Government policy – such as increase in employer’s National Insurance contributions, minimum wage hikes, and scrapping the 40% discount on business rates – could also be having a particular effect on London.

Shimeon Lee, Policy Analyst at the TaxPayers Alliance, says that London is particularly sensitive to tax changes, because of its position as one of the UK’s few net contributors to the public finances.

“Policies like the increase in employers’ National Insurance, the rise in the minimum wage and the employment rights bill, have raised the cost and risk of hiring,” he said.

“It really affects labour-intensive sectors such as hospitality and retail which make up a huge hunk of London’s economy.
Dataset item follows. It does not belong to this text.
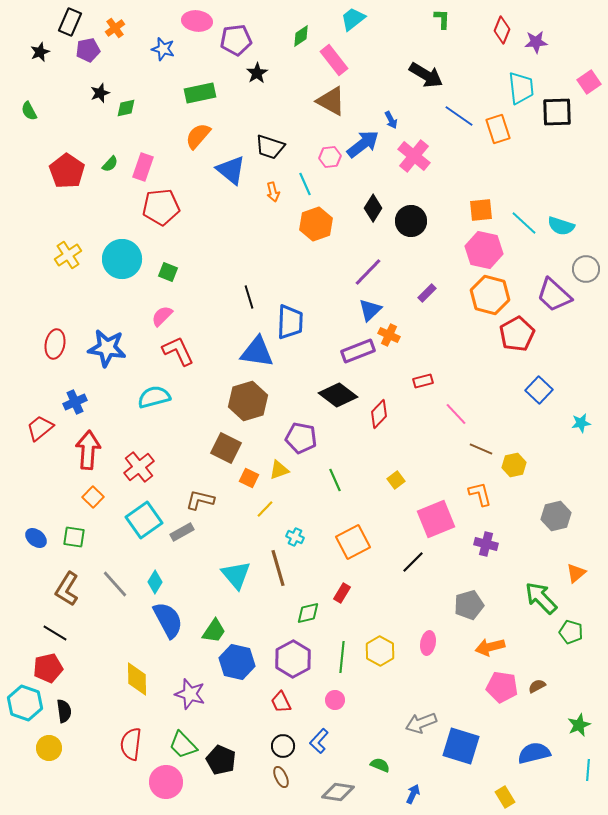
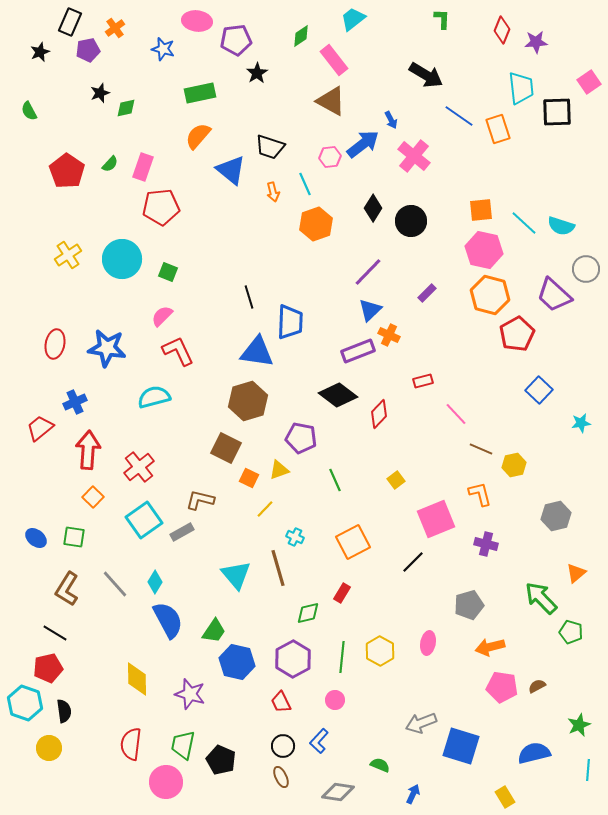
green trapezoid at (183, 745): rotated 56 degrees clockwise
Hiring a full time worker on the national living wage cost 7.1% more in 2025-26, with a part time worker costing 10.6% more, and these figures being even more dramatic for under-21s.”

Some research points suggest the hospitality and retails are under particular strain.

A recent report from consumer-intelligence firm NIQ stated there were an average of 3.4 net closures per day of hospitality premises between December and March.

Meanwhile, research from consulting firm KPMG and the Recruitment and Employment Foundation found that April had the biggest drop in permanent staff recruitment for 10 months, with retail seeing the sharpest decrease.

Shimeon added: “At the other end of the labour market, the concentration of high earners in the capital combined with the extension of frozen tax thresholds, means that more people are being drawn into paying higher and additional rate tax in London, squeezing employment from both ends.

“In addition, increases in Capital Gains tax have made it less attractive to invest in companies, so they can’t expand as easily.

“Meanwhile, increases to inheritance tax and stamp duty which disproportionately affect Londoners because of higher property values cut into people’s spending power and their ability to invest.”

A spokesperson from His Majesty’s Treasury said: “Cutting wages for the lowest paid during a time of global uncertainty is not the answer.  

“Increasing the National Minimum Wage boosts pay for over 200,000 young workers, and employer NICs are lower when hiring under‑21s.

“We have the right economic plan to stabilise the economy and deliver support for families and businesses.

“Our £2.5 billion youth employment support package will deliver a million opportunities across the country, ensuring every young person has the chance to earn or learn.”